Students at Asheville Farmstead School
By Lauren Stepp
Every morning, a group of children heads straight for the woods. They balance on fallen logs, arrange pebbles into careful patterns and pause to examine frost melting off leaves. There is no rush to rotate from station to station and no bell signaling the next block of time. Instead, the forest sets the rhythm.
This is the Asheville Farmstead School, a nature-based early childhood program tucked along Morgan Cove Road in Candler.
Founded in 2016 by executive director Lauren “Lala” Roddick-Brown, the school grew out of her growing concern about the academic pressure and screen saturation reshaping early childhood.
“I believe that when we over-academicize early childhood, we unintentionally sideline the very skills that matter most at this developmental stage,” says Roddick-Brown, who has been an educator for more than 20 years. “Social-emotional growth, problem solving, self-regulation, empathy and resilience are not extras. They are the foundation upon which all later academic success is built.”

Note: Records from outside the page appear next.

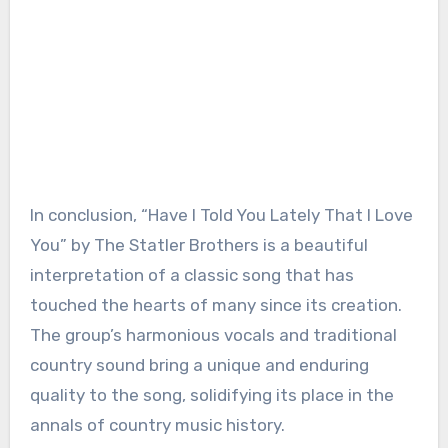
In conclusion, “Have I Told You Lately That I Love
You” by The Statler Brothers is a beautiful
interpretation of a classic song that has
touched the hearts of many since its creation.
The group’s harmonious vocals and traditional
country sound bring a unique and enduring
quality to the song, solidifying its place in the
annals of country music history.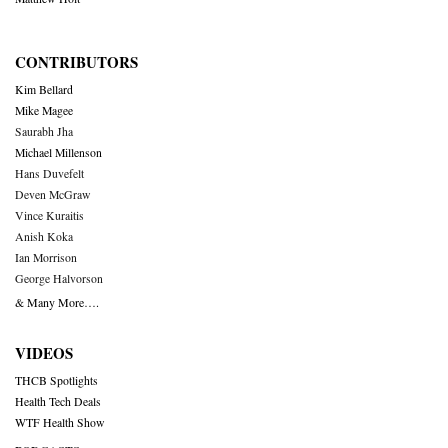
CONTRIBUTORS
Kim Bellard
Mike Magee
Saurabh Jha
Michael Millenson
Hans Duvefelt
Deven McGraw
Vince Kuraitis
Anish Koka
Ian Morrison
George Halvorson
& Many More….
VIDEOS
THCB Spotlights
Health Tech Deals
WTF Health Show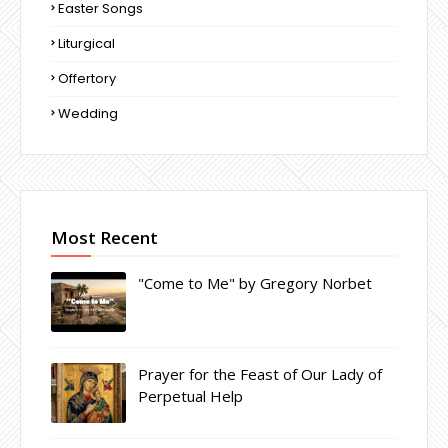
Easter Songs
Liturgical
Offertory
Wedding
Most Recent
"Come to Me" by Gregory Norbet
Prayer for the Feast of Our Lady of
Perpetual Help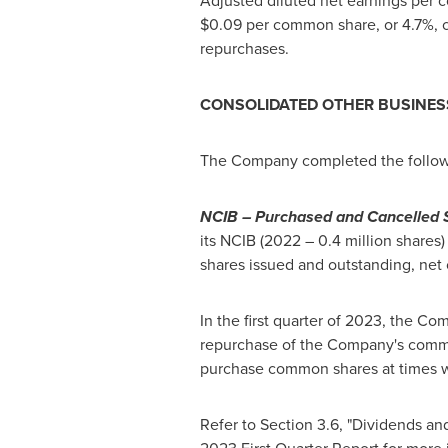
Adjusted diluted net earnings per
$0.09
per common share, or 4.7%, c
repurchases.
CONSOLIDATED OTHER BUSINES
The Company completed the follo
NCIB – Purchased and Cancelled 
its NCIB (2022 – 0.4 million shares) 
shares issued and outstanding, net o
In the first quarter of 2023, the Co
repurchase of the Company's common
purchase common shares at times w
Refer to Section 3.6, "Dividends a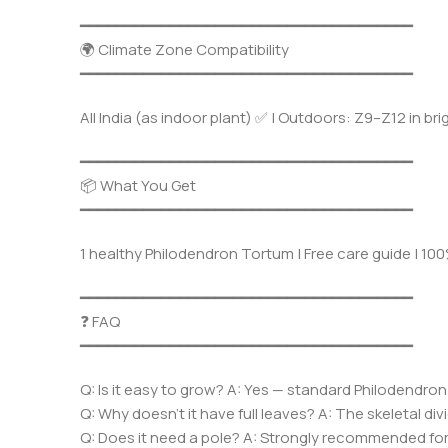
━━━━━━━━━━━━━━━━━━━━━━━━━━━━━━━━━━━━━
🌍 Climate Zone Compatibility
━━━━━━━━━━━━━━━━━━━━━━━━━━━━━━━━━━━━━
All India (as indoor plant) ✅ | Outdoors: Z9–Z12 in br
━━━━━━━━━━━━━━━━━━━━━━━━━━━━━━━━━━━━━
📦 What You Get
━━━━━━━━━━━━━━━━━━━━━━━━━━━━━━━━━━━━━
1 healthy Philodendron Tortum | Free care guide | 1
━━━━━━━━━━━━━━━━━━━━━━━━━━━━━━━━━━━━━
❓ FAQ
━━━━━━━━━━━━━━━━━━━━━━━━━━━━━━━━━━━━━
Q: Is it easy to grow? A: Yes — standard Philodendron
Q: Why doesn’t it have full leaves? A: The skeletal div
Q: Does it need a pole? A: Strongly recommended for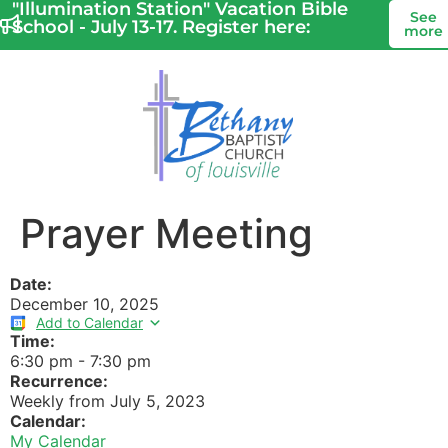
"Illumination Station" Vacation Bible
See
School - July 13-17. Register here:
more
Prayer Meeting
Date:
December 10, 2025
Add to Calendar
Time:
6:30 pm
-
7:30 pm
Recurrence:
Weekly from
July 5, 2023
Calendar:
My Calendar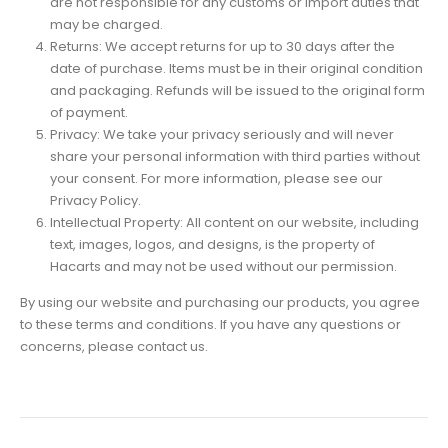
are not responsible for any customs or import duties that
may be charged.
Returns: We accept returns for up to 30 days after the
date of purchase. Items must be in their original condition
and packaging. Refunds will be issued to the original form
of payment.
Privacy: We take your privacy seriously and will never
share your personal information with third parties without
your consent. For more information, please see our
Privacy Policy.
Intellectual Property: All content on our website, including
text, images, logos, and designs, is the property of
Hacarts and may not be used without our permission.
By using our website and purchasing our products, you agree
to these terms and conditions. If you have any questions or
concerns, please contact us.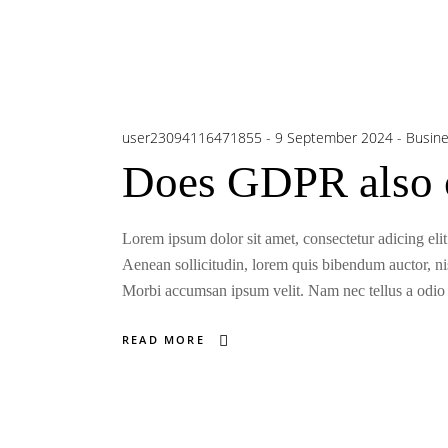
user23094116471855
9 September 2024
Busin
Does GDPR also c
Lorem ipsum dolor sit amet, consectetur adicing elit
Aenean sollicitudin, lorem quis bibendum auctor, nisi
Morbi accumsan ipsum velit. Nam nec tellus a odio t
READ MORE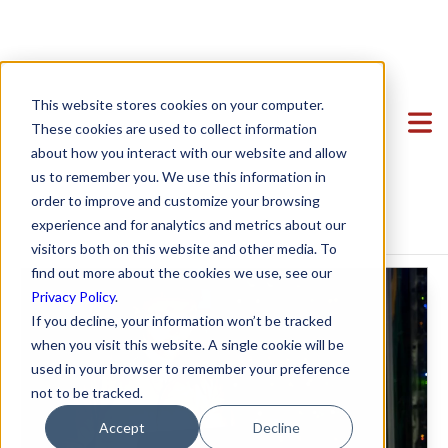
Overview of Data
Clients
This website stores cookies on your computer.
Privacy Laws for
Team
Featured Clients
These cookies are used to collect information
about how you interact with our website and allow
Services
Case Study: Verto Education
About Us
SaaS Startups
us to remember you. We use this information in
Startup Center
Case Study: Kong Studios
Becky Mancero
Formation & Corporate
order to improve and customize your browsing
experience and for analytics and metrics about our
Blog
Contracts
Case Study: WindBorne
David De La Flor
Mergers & Acquisitions
Formation & Corporate
,
Data Privacy
visitors both on this website and other media. To
Contact
Case Study: Tango
Elizabeth Thorne
Funding
Mergers & Acquisitions
find out more about the cookies we use, see our
Privacy Policy
.
Case Study: Sown To Grow
Gea Kang
Hiring & Equity Compensation
Funding
If you decline, your information won’t be tracked
Case Study: Capture6
Hannah Porter
Data Privacy
Hiring & Equity Compensation
when you visit this website. A single cookie will be
used in your browser to remember your preference
Case Study: Datava
Hash Zahed
IP Protection
IP Protection
not to be tracked.
Case Study: Voxel
Jessica Sulahian
Commercial Agreements
Data Privacy
Accept
Decline
Paige Southworth
Commercial Agreements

Seeking an alternative to traditional education models, Roddick-Brown turned to the Cedarsong Way, a forest kindergarten model developed in the Pacific Northwest that emphasizes emergent curriculum and year-round immersion in natural settings.
Rather than relying on predetermined lesson plans, teachers allow learning to unfold through play, collaboration and real-world discovery. Children might spend the morning observing seasonal changes along a trail, recording sketches in nature journals or working together to design a game from materials they find in the woods.
“The forest school philosophy resonated deeply because it trusts children as capable learners, it trusts nature as a powerful classroom and it trusts the process of play, exploration and relationship as legitimate forms of education,” says Roddick-Brown.
Today, as one of only seven internationally accredited Cedarsong Way schools, Asheville Farmstead School offers a continuum of nature-based programming. Camp Farmstead anchors the summer months, Sprouts serves preschool-aged children during the academic year and Littlest Learners provides homeschool enrichment and kindergarten preparation. Across programs, immersion in the natural landscape remains foundational.
“While we have expanded in scale and clarity, the original vision remains intact,” says Roddick-Brown. “We are still committed to nurturing children in nature, building community and honoring childhood as a formative season of life.”
This spring, Asheville Farmstead School will mark its tenth year with A Decade Rooted in Nature, a community gathering and fundraiser on Saturday, April 25, from 2–6 p.m. at its 25-acre campus in Candler. The gathering will serve as both a celebration and a reaffirmation of the school’s guiding principles.
“After more than a decade, I remain committed because I see that it works,” says Roddick-Brown. “When we trust children, honor childhood and allow nature to be a teacher, we nurture not only learners but thoughtful, connected human beings.”